Medical Ethics, Etiquette, and Checklists

Here's what Dr. Michael Kahn learned from his recent hospitalization - "patients may care less about about whether their doctors are reflective and empathic than whether they are respectful and attentive." (His engaging article is in this week's New England Journal of Medicine.)

Dr. Kahn makes a good point. Manners matter! Many of his comments ring true:

When I hear patients complain about doctors, their criticism often has nothing to do with not feeling understood or empathized with. Instead, they object that "he just stared at his computer screen," "she never smiles," or "I had no idea who I was talking to."

Dr. Kahn goes on to apply the Pronovost checklist concept to first meetings with a hospitalized patient:

1. Ask permission to enter the room; wait for an answer.
2. Introduce yourself, showing ID badge.
3. Shake hands (wear glove if needed).
4. Sit down. Smile if appropriate.
5. Briefly explain your role on the team.
6. Ask the patient how he or she is feeling about being in the hospital.

I think Dr. Kahn is half-way correct.

In the 1980s, in what was then the Harvard Community Health Plan HMO, the leadership introduced what was ultimately called the "smile memo" for support staff: when the patient is within 6 feet of the desk, make eye contact and smile.

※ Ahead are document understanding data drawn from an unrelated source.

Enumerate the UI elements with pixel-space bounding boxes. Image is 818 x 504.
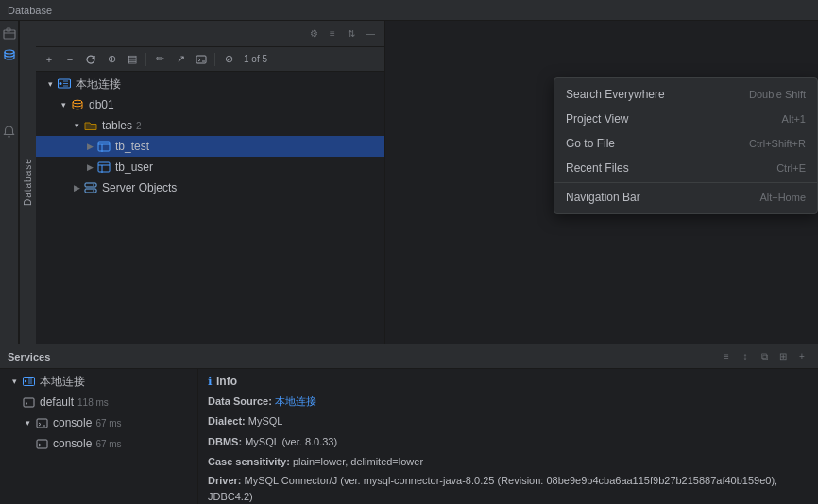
bp-add-btn[interactable]: + [793, 348, 810, 365]
svc-arrow-connection: ▾ [8, 375, 21, 388]
sort-action-btn[interactable]: ⇅ [343, 25, 360, 42]
info-driver-key: Driver: [208, 475, 241, 486]
server-objects-label: Server Objects [102, 181, 177, 194]
qa-label-goto: Go to File [566, 137, 615, 150]
svc-conn-label: 本地连接 [40, 374, 85, 390]
qa-shortcut-search: Double Shift [749, 89, 806, 100]
settings-action-btn[interactable]: ⚙ [305, 25, 322, 42]
tree-arrow-tbtest: ▶ [83, 140, 96, 153]
svc-default-time: 118 ms [77, 397, 109, 408]
svg-rect-10 [85, 189, 96, 193]
svg-point-11 [93, 184, 94, 186]
layout-action-btn[interactable]: ≡ [324, 25, 341, 42]
sidebar-icon-database[interactable] [0, 45, 19, 64]
toolbar-jump-btn[interactable]: ↗ [171, 50, 190, 69]
toolbar-edit-btn[interactable]: ✏ [150, 50, 169, 69]
tree-tables[interactable]: ▾ tables 2 [36, 115, 384, 136]
toolbar-console-btn[interactable] [192, 50, 211, 69]
tree-arrow-server: ▶ [70, 181, 83, 194]
toolbar-refresh-btn[interactable] [81, 50, 100, 69]
bottom-panel-actions: ≡ ↕ ⧉ ⊞ + [718, 348, 810, 365]
tree-arrow-db: ▾ [57, 98, 70, 111]
svc-icon-console-child [34, 436, 49, 451]
info-datasource-value: 本地连接 [275, 395, 316, 407]
server-icon [83, 180, 98, 195]
db-icon [70, 97, 85, 112]
tree-tb-test[interactable]: ▶ tb_test [36, 136, 384, 157]
toolbar-properties-btn[interactable]: ⊕ [102, 50, 121, 69]
qa-recent-files[interactable]: Recent Files Ctrl+E [554, 156, 817, 180]
qa-go-to-file[interactable]: Go to File Ctrl+Shift+R [554, 131, 817, 156]
connection-icon [57, 76, 72, 92]
svc-connection[interactable]: ▾ 本地连接 [0, 371, 197, 392]
sidebar-icons [0, 21, 19, 344]
svg-rect-15 [24, 398, 34, 407]
svc-default-label: default [40, 395, 74, 409]
info-dialect-value: MySQL [248, 415, 283, 427]
svg-point-5 [60, 82, 62, 85]
quick-action-divider [554, 182, 817, 183]
svg-point-14 [24, 379, 26, 381]
info-dialect-row: Dialect: MySQL [208, 413, 809, 429]
connection-label: 本地连接 [76, 76, 121, 92]
db-vert-label: Database [19, 21, 36, 344]
toolbar-remove-btn[interactable]: − [60, 50, 79, 69]
bp-split-btn[interactable]: ⧉ [756, 348, 773, 365]
db01-label: db01 [89, 98, 114, 111]
svc-console-child[interactable]: console 67 ms [0, 433, 197, 454]
toolbar-filter-btn[interactable]: ⊘ [219, 50, 238, 69]
qa-project-view[interactable]: Project View Alt+1 [554, 107, 817, 131]
db-toolbar: + − ⊕ ▤ ✏ ↗ ⊘ 1 of 5 [36, 47, 384, 72]
tree-arrow-tables: ▾ [70, 119, 83, 132]
toolbar-add-btn[interactable]: + [40, 50, 59, 69]
qa-label-search: Search Everywhere [566, 88, 665, 101]
info-datasource-row: Data Source: 本地连接 [208, 394, 809, 410]
svg-rect-3 [196, 56, 206, 63]
info-dialect-key: Dialect: [208, 415, 246, 427]
tree-connection[interactable]: ▾ 本地连接 [36, 74, 384, 94]
svg-rect-7 [98, 142, 110, 151]
info-dbms-row: DBMS: MySQL (ver. 8.0.33) [208, 434, 809, 450]
info-header: ℹ Info [208, 375, 809, 388]
main-area: Database ⚙ ≡ ⇅ — + − ⊕ ▤ ✏ [0, 21, 818, 344]
toolbar-view-btn[interactable]: ▤ [123, 50, 142, 69]
bp-expand-btn[interactable]: ↕ [737, 348, 754, 365]
svc-default[interactable]: default 118 ms [0, 392, 197, 412]
svg-rect-16 [37, 419, 47, 428]
tree-db01[interactable]: ▾ db01 [36, 94, 384, 115]
info-case-value: plain=lower, delimited=lower [293, 456, 423, 467]
svc-console-parent-time: 67 ms [95, 418, 121, 428]
svg-rect-8 [98, 162, 110, 172]
bp-list-btn[interactable]: ≡ [718, 348, 735, 365]
bottom-panel-title: Services [8, 351, 50, 362]
db-tree: ▾ 本地连接 ▾ [36, 72, 384, 344]
tables-badge: 2 [136, 121, 142, 131]
bp-group-btn[interactable]: ⊞ [775, 348, 792, 365]
svc-icon-default [21, 395, 36, 410]
db-panel-actions: ⚙ ≡ ⇅ — [305, 25, 379, 42]
services-tree: ▾ 本地连接 d [0, 369, 198, 504]
qa-shortcut-nav: Alt+Home [759, 192, 806, 203]
table-icon-tbuser [96, 160, 111, 175]
qa-shortcut-recent: Ctrl+E [776, 162, 806, 174]
db-panel-header: ⚙ ≡ ⇅ — [36, 21, 384, 47]
bottom-panel: Services ≡ ↕ ⧉ ⊞ + ▾ 本地连接 [0, 344, 818, 504]
tree-tb-user[interactable]: ▶ tb_user [36, 157, 384, 177]
folder-icon [83, 118, 98, 133]
close-action-btn[interactable]: — [362, 25, 379, 42]
sidebar-icon-notifications[interactable] [0, 123, 19, 142]
svc-console-parent[interactable]: ▾ console 67 ms [0, 412, 197, 433]
qa-nav-bar[interactable]: Navigation Bar Alt+Home [554, 185, 817, 210]
sidebar-icon-project[interactable] [0, 25, 19, 43]
qa-search-everywhere[interactable]: Search Everywhere Double Shift [554, 82, 817, 107]
db-panel: ⚙ ≡ ⇅ — + − ⊕ ▤ ✏ ↗ [36, 21, 385, 344]
qa-label-nav: Navigation Bar [566, 191, 640, 204]
svc-console-child-time: 67 ms [95, 439, 121, 449]
svg-point-2 [5, 50, 14, 54]
tree-server-objects[interactable]: ▶ Server Objects [36, 177, 384, 198]
qa-label-recent: Recent Files [566, 161, 629, 175]
svc-console-child-label: console [53, 437, 92, 450]
title-text: Database [8, 5, 52, 16]
svg-point-12 [93, 190, 94, 192]
svc-icon-console [34, 415, 49, 430]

But when the directive, taken from service industries like retail stores, arrived at the front desks, the support staff said - "this is an OK idea - but why doesn't it apply to how the doctors and supervisors treat us?" (They didn't mention the nurses, most of whom apparently had good manners!)

They were right. Of course they should be expected to show good manners in dealing with patients. But asking them to do this focused their attention on the fact that they were not consistently treated with comparable respect. That led to a shift in the project - from putting the spotlight on the support staff as the starting point to focusing on how well the higher status folks supported the support staff in their difficult work.

I guarantee that the same thing will happen with Dr. Kahn's proposal. Of course he is right that a physician's behavior counts. As an teen-ager I fought against my mother's constant reminders about manners, but over the years I have been grateful that she knocked many good habits into my resistant adolescent self. Considerate behavior and good manners should be on automatic pilot for everyone who deals with patients.

Pronovost's checklists were about washing hands and draping patients. No one asked why the hospital didn't wash its hands or cover itself. But a checklist of mannerly interactions with patients will - and should - focus on whether the hospital or clinic walks the talk in dealing with its own staff.

A checklist of etiquette alone won't improve the experience of patients. But trying to implement one could trigger useful scrutiny of the ethics and manners of the organization itself.